Complainant alleges that Respondent
is using the <mwdirect.com> domain name in a manner that advances Respondent’s
competing business. Complainant claims
that Respondent intends to divert business from Complainant, especially since
Complainant and Respondent conduct business 30 miles away in
Complainant contends that Respondent is using the <mwdirect.com> domain name in order to benefit from a likelihood of confusion for Respondent’s commercial gain. Complainant claims that Respondent’s website that resolves from the disputed domain name may lead ccustomers to be confused as to the source, sponsorship, affiliation, or endorsement of the products or services advertised on the site. Therefore, the Panel finds that Respondent registered and is using the <mwdirect.com> domain name in bad faith pursuant to Policy ¶ 4(b)(iv). See Amazon.com, Inc. v. Shafir, FA 196119 (Nat. Arb. Forum Nov. 10, 2003) (“As Respondent is using the domain name at issue in direct competition with Complainant, and giving the impression of being affiliated with or sponsored by Complainant, this circumstance qualifies as bad faith registration and use of the domain name pursuant to Policy ¶ 4(b)(iv).”); see also G.D. Searle & Co. v. Celebrex Drugstore, FA 123933 (Nat. Arb. Forum Nov. 21, 2002) (finding that the respondent registered and used the domain name in bad faith pursuant to Policy ¶ 4(b)(iv) because the respondent was using the confusingly similar domain name to attract Internet users to its commercial website).
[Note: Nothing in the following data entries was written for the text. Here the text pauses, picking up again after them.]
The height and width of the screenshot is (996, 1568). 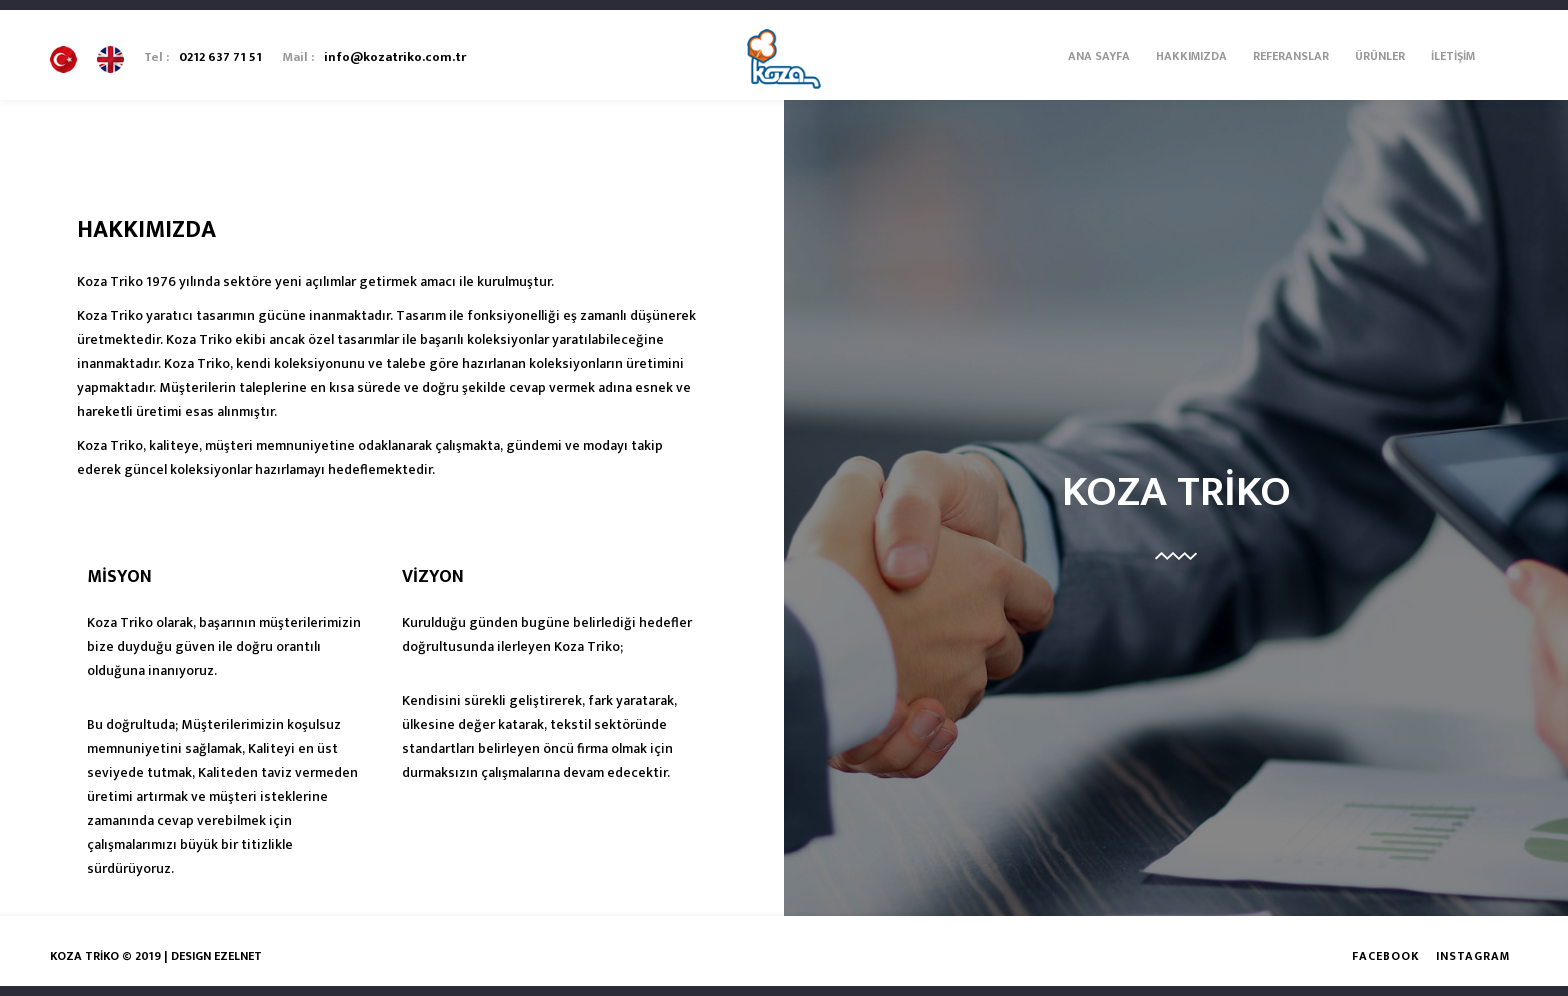 I want to click on DESIGN EZELNET, so click(x=216, y=956).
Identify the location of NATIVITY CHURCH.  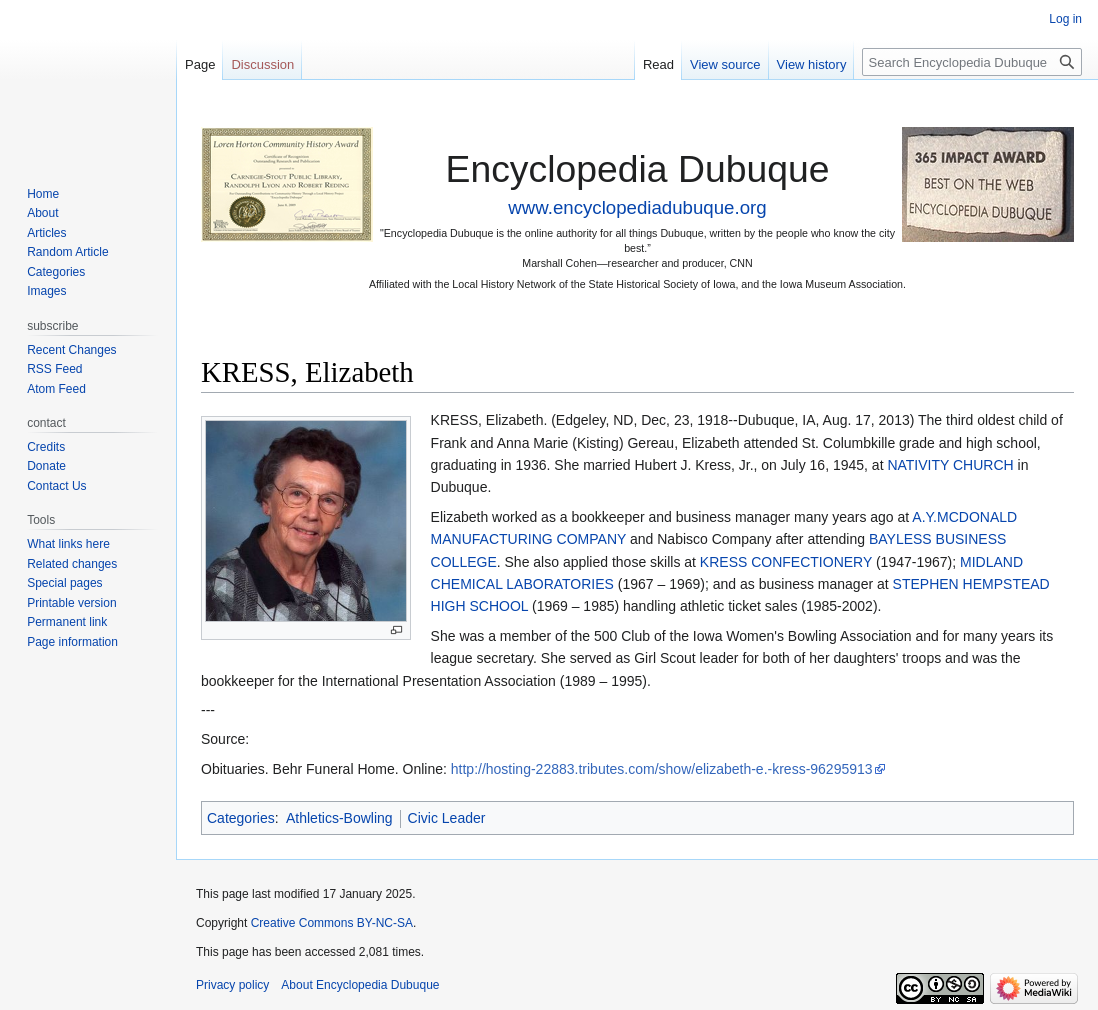 (950, 465).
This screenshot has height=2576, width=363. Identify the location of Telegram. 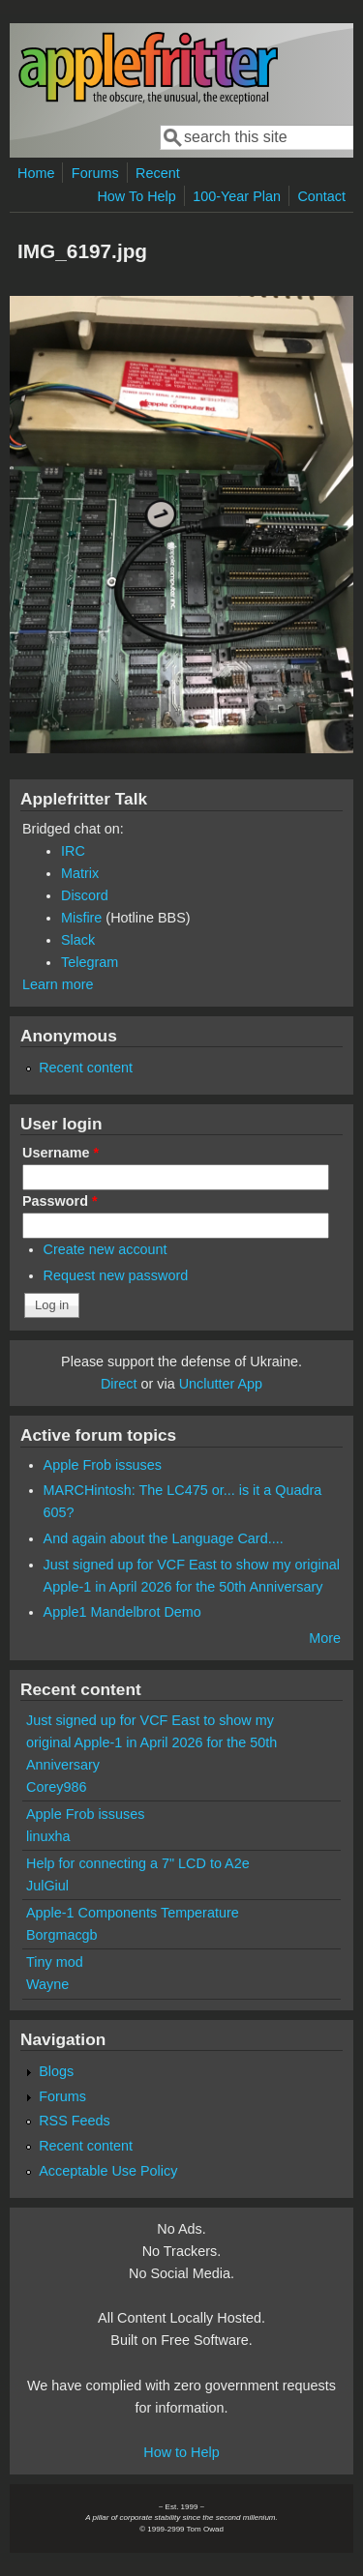 (89, 962).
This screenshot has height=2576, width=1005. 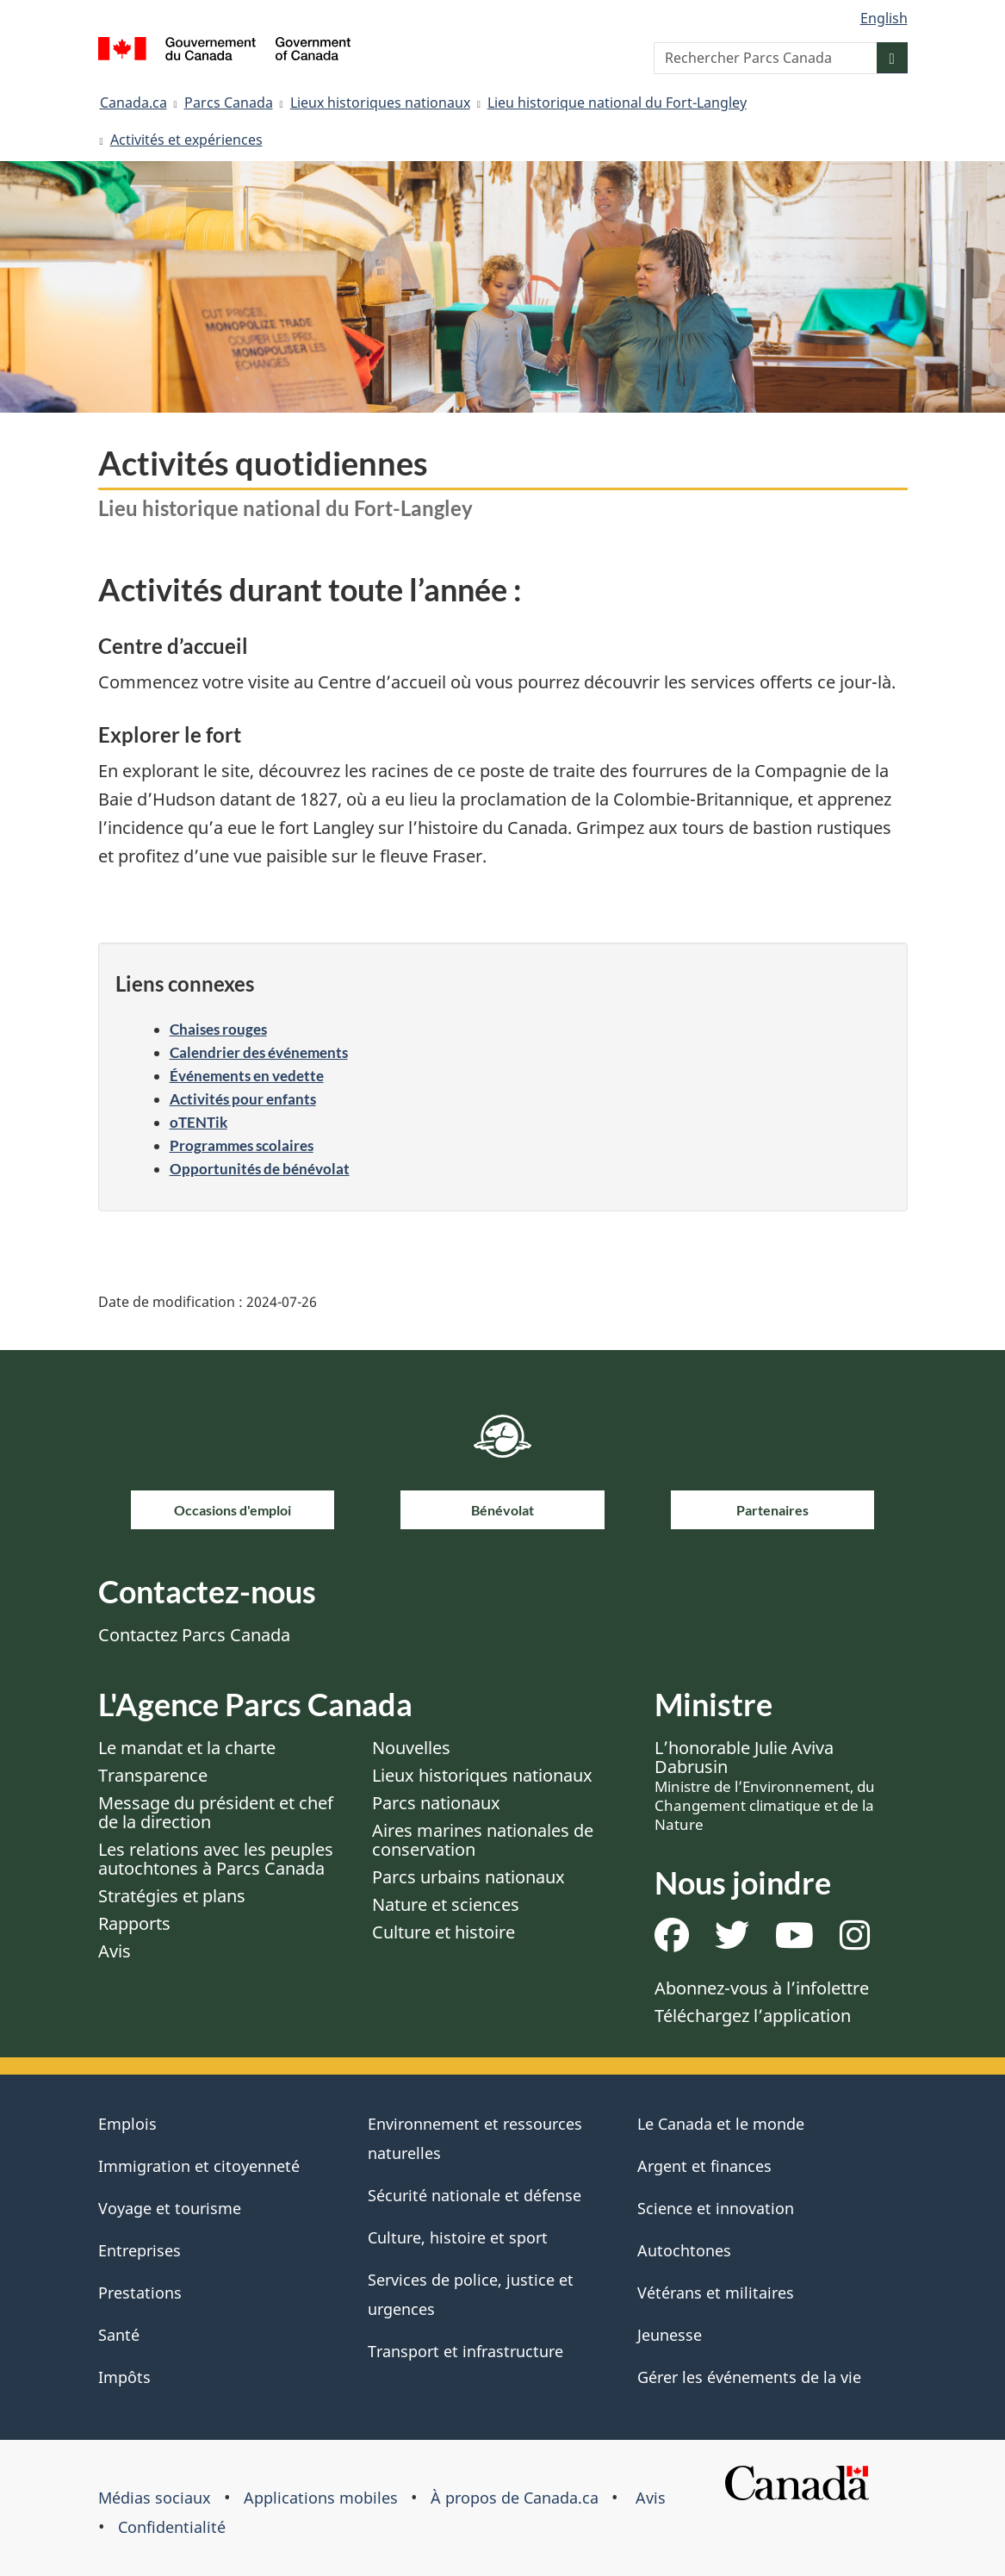 I want to click on Médias sociaux, so click(x=154, y=2497).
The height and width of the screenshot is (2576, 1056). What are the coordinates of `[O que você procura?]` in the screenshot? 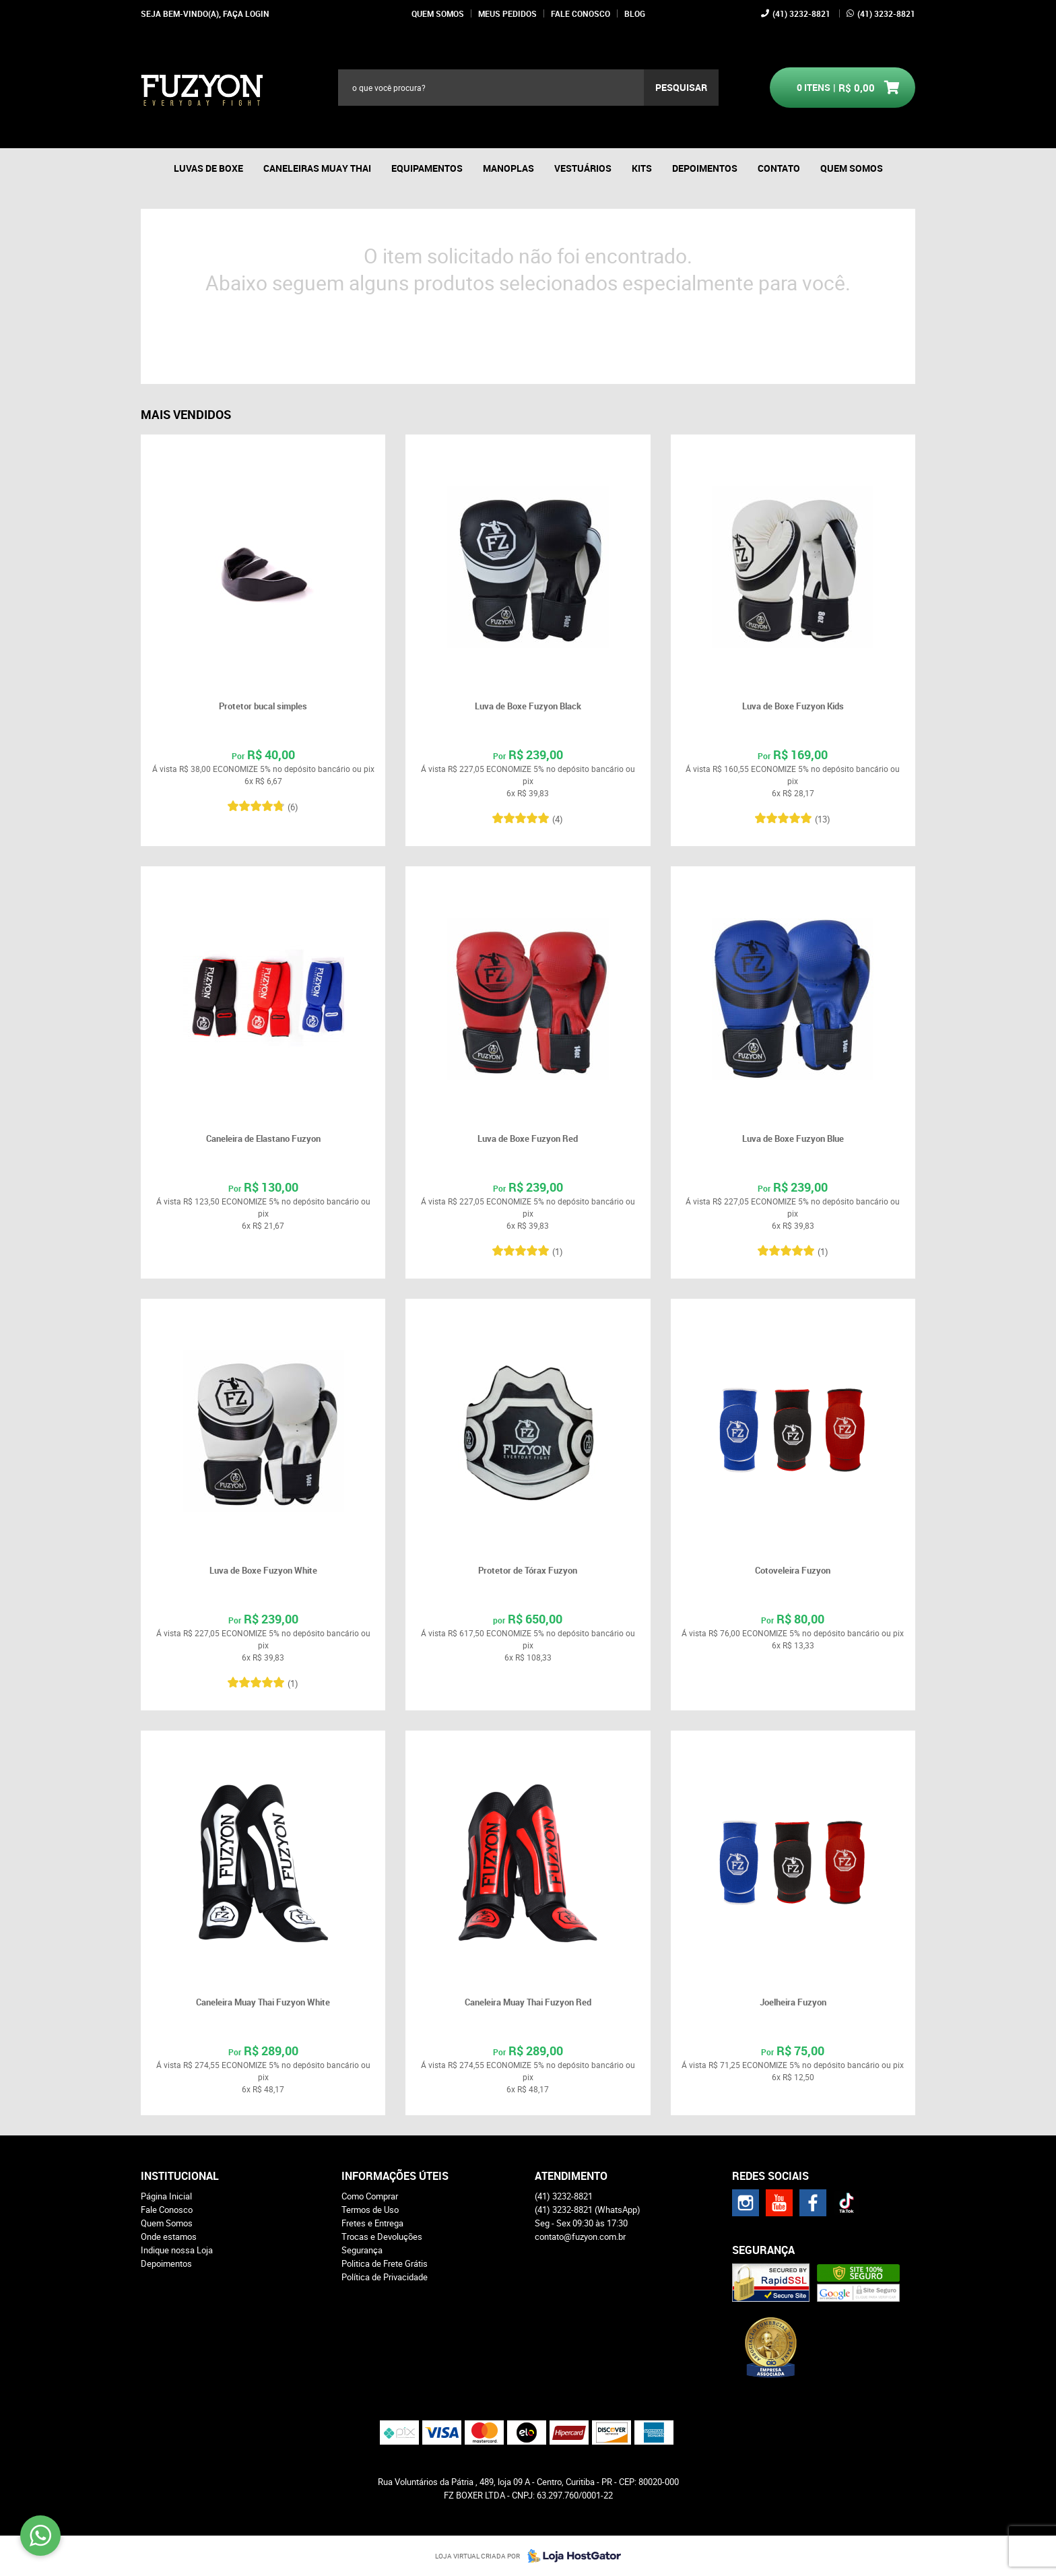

Respondent’s explanations for its registration and use are not credible and unsupported by any evidence and thus the Panel finds both registration and use in bad faith.
Having established all three elements required under the ICANN Policy, the Panel concludes that relief shall be GRANTED.
Accordingly, it is Ordered that the <mwdirect.com> Domain Name be TRANSFERRED from Respondent to Complainant.